The severity of a snake bite will range, depending on the type of snake, the size of the snake and also the snake's intent. Sometimes when a snake bites, it's a warning, and it won't use much venom. The snake can decide how much venom it will inject.
Not everyone gets treated for a snake bite. For example, some people who are bitten by a copperhead aren't treated because the snake's venom isn't as potent as other snakes. However, it's generally best to go to the emergency room after suffering a snake bite.
What happens when you're treated?
On your way to the hospital, remove any jewelry. Do not apply a cold compress, ice or a tourniquet. Also, don't take any pain medication unless a doctor has instructed you to do so. You can also call the National Poison Control Center at (800) 222-1222.
You might have seen a movie where a character tries to “suck the poison out” of a snake bite. This technique is no longer recommended. It's also not recommended that a person tries to extract the venom with a knife.
When you arrive at the emergency room, a nurse or other medical professional likely will ask you if you know what kind of snake bit you.
You should not bring the snake with you to the hospital. However, if you have a family member or friend nearby who can safely take a photo of the snake, that can sometimes be helpful in treating your bite. If you don't have a photo, it's helpful if you or someone with you can tell the hospital staff the color and size of the snake.
A medical team will assess the severity of your bite. They might run a test to determine whether the venom is affecting your blood's ability to clot. They will also try to determine whether the venom is spreading from your hand to the rest of your body.
The general treatment for a snake bite is an infusion of antivenin. It cannot completely reverse the damage from the bite, but it can prevent venom from spreading and causing clotting issues.
The dose of the antivenin will depend on the size of the snake and how much progression or damage you're seeing from the bite itself.
Antivenin can be a costly treatment. It cost a hospital about $800 per vial, and they might charge you between $1,000 and $2,000 per vial.
Does it hurt?
The snake bite itself likely will hurt substantially more than the treatment.
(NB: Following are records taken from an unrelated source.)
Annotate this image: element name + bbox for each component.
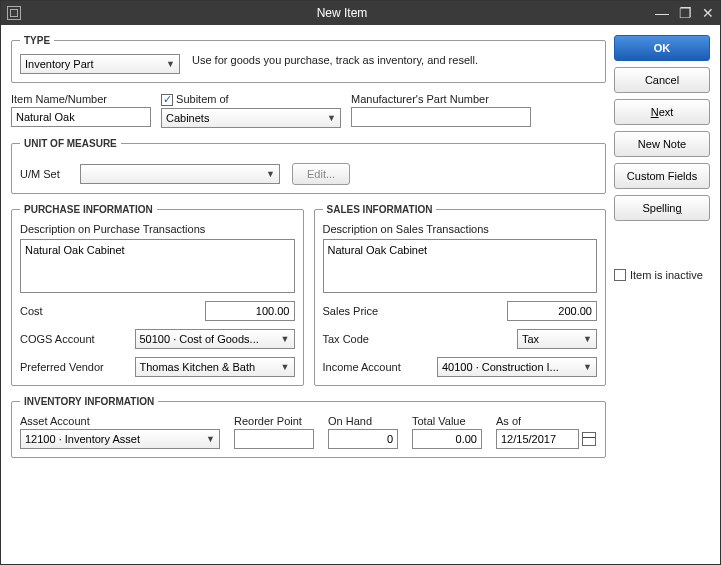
type-dropdown[interactable]: Inventory Part ▼ <box>20 54 180 74</box>
inventory-group: INVENTORY INFORMATION Asset Account 1210… <box>11 396 606 458</box>
type-value: Inventory Part <box>25 58 93 70</box>
chevron-down-icon: ▼ <box>281 334 290 344</box>
total-input[interactable]: 0.00 <box>412 429 482 449</box>
subitem-label: ✓ Subitem of <box>161 93 341 106</box>
uom-label: U/M Set <box>20 168 74 180</box>
inactive-row: Item is inactive <box>614 269 710 281</box>
purchase-group: PURCHASE INFORMATION Description on Purc… <box>11 204 304 386</box>
chevron-down-icon: ▼ <box>583 334 592 344</box>
sales-desc-label: Description on Sales Transactions <box>323 223 489 235</box>
asset-dropdown[interactable]: 12100 · Inventory Asset ▼ <box>20 429 220 449</box>
onhand-label: On Hand <box>328 415 398 427</box>
uom-legend: UNIT OF MEASURE <box>20 138 121 149</box>
purchase-legend: PURCHASE INFORMATION <box>20 204 157 215</box>
sales-legend: SALES INFORMATION <box>323 204 437 215</box>
type-group: TYPE Inventory Part ▼ Use for goods you … <box>11 35 606 83</box>
next-button[interactable]: Next <box>614 99 710 125</box>
sales-group: SALES INFORMATION Description on Sales T… <box>314 204 607 386</box>
close-icon[interactable]: ✕ <box>702 5 714 21</box>
uom-group: UNIT OF MEASURE U/M Set ▼ Edit... <box>11 138 606 194</box>
new-item-window: New Item — ❐ ✕ TYPE Inventory Part ▼ Use… <box>0 0 721 565</box>
asof-label: As of <box>496 415 596 427</box>
tax-label: Tax Code <box>323 333 419 345</box>
window-controls: — ❐ ✕ <box>655 5 714 21</box>
inventory-legend: INVENTORY INFORMATION <box>20 396 158 407</box>
reorder-input[interactable] <box>234 429 314 449</box>
type-legend: TYPE <box>20 35 54 46</box>
cogs-dropdown[interactable]: 50100 · Cost of Goods... ▼ <box>135 329 295 349</box>
maximize-icon[interactable]: ❐ <box>679 5 692 21</box>
income-label: Income Account <box>323 361 419 373</box>
mpn-label: Manufacturer's Part Number <box>351 93 531 105</box>
chevron-down-icon: ▼ <box>166 59 175 69</box>
cost-label: Cost <box>20 305 116 317</box>
uom-dropdown[interactable]: ▼ <box>80 164 280 184</box>
item-name-label: Item Name/Number <box>11 93 151 105</box>
tax-dropdown[interactable]: Tax ▼ <box>517 329 597 349</box>
income-dropdown[interactable]: 40100 · Construction I... ▼ <box>437 357 597 377</box>
uom-edit-button[interactable]: Edit... <box>292 163 350 185</box>
spelling-button[interactable]: Spelling <box>614 195 710 221</box>
price-input[interactable]: 200.00 <box>507 301 597 321</box>
window-icon <box>7 6 21 20</box>
cogs-label: COGS Account <box>20 333 116 345</box>
subitem-dropdown[interactable]: Cabinets ▼ <box>161 108 341 128</box>
calendar-icon[interactable] <box>582 432 596 446</box>
chevron-down-icon: ▼ <box>206 434 215 444</box>
type-description: Use for goods you purchase, track as inv… <box>192 54 597 66</box>
price-label: Sales Price <box>323 305 419 317</box>
onhand-input[interactable]: 0 <box>328 429 398 449</box>
vendor-label: Preferred Vendor <box>20 361 116 373</box>
window-title: New Item <box>29 6 655 20</box>
form-area: TYPE Inventory Part ▼ Use for goods you … <box>11 35 606 554</box>
ok-button[interactable]: OK <box>614 35 710 61</box>
titlebar: New Item — ❐ ✕ <box>1 1 720 25</box>
subitem-checkbox[interactable]: ✓ <box>161 94 173 106</box>
chevron-down-icon: ▼ <box>281 362 290 372</box>
total-label: Total Value <box>412 415 482 427</box>
chevron-down-icon: ▼ <box>266 169 275 179</box>
purchase-desc-label: Description on Purchase Transactions <box>20 223 205 235</box>
asset-label: Asset Account <box>20 415 220 427</box>
button-panel: OK Cancel Next New Note Custom Fields Sp… <box>614 35 710 554</box>
purchase-desc-input[interactable]: Natural Oak Cabinet <box>20 239 295 293</box>
cancel-button[interactable]: Cancel <box>614 67 710 93</box>
item-name-input[interactable]: Natural Oak <box>11 107 151 127</box>
chevron-down-icon: ▼ <box>327 113 336 123</box>
minimize-icon[interactable]: — <box>655 5 669 21</box>
new-note-button[interactable]: New Note <box>614 131 710 157</box>
sales-desc-input[interactable]: Natural Oak Cabinet <box>323 239 598 293</box>
mpn-input[interactable] <box>351 107 531 127</box>
cost-input[interactable]: 100.00 <box>205 301 295 321</box>
vendor-dropdown[interactable]: Thomas Kitchen & Bath ▼ <box>135 357 295 377</box>
reorder-label: Reorder Point <box>234 415 314 427</box>
chevron-down-icon: ▼ <box>583 362 592 372</box>
inactive-label: Item is inactive <box>630 269 703 281</box>
asof-input[interactable]: 12/15/2017 <box>496 429 579 449</box>
custom-fields-button[interactable]: Custom Fields <box>614 163 710 189</box>
inactive-checkbox[interactable] <box>614 269 626 281</box>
About 10 years ago, the antivenin used in hospitals frequently caused people to break out in hives and suffer from a drop in blood pressure. However, the antivenin used today is less likely to cause these symptoms.
Hopefully, the antivenin will alleviate some of the pain from the bite.
What are the risk factors?
Some people might suffer an allergic reaction to the antivenin. You might also experience some itchiness and a drop in blood pressure. You might develop hives, but it's rare that this occurs. You might also feel as though you have the flu, which is also a rare symptom.
What's the recovery time?
You might also be in the hospital for a few days, depending on the severity. Your recovery time will vary, depending on what type of snake bit you.
A snake bite can cause temporary or permanent nerve damage. For example, if you're bitten on the hand, you might have several weeks of not being able to use your hand.
In children, a full recovery takes between one to three weeks. For adults, it can range from three weeks to several months.
What's the follow-up?
For copperhead bites, you most likely won't have much of a follow-up. With rattlesnake bites, some people will rebound a week after the bite, and they can suffer from problems with blood clotting.
It's important to follow your doctor's instructions and check in when you're asked to.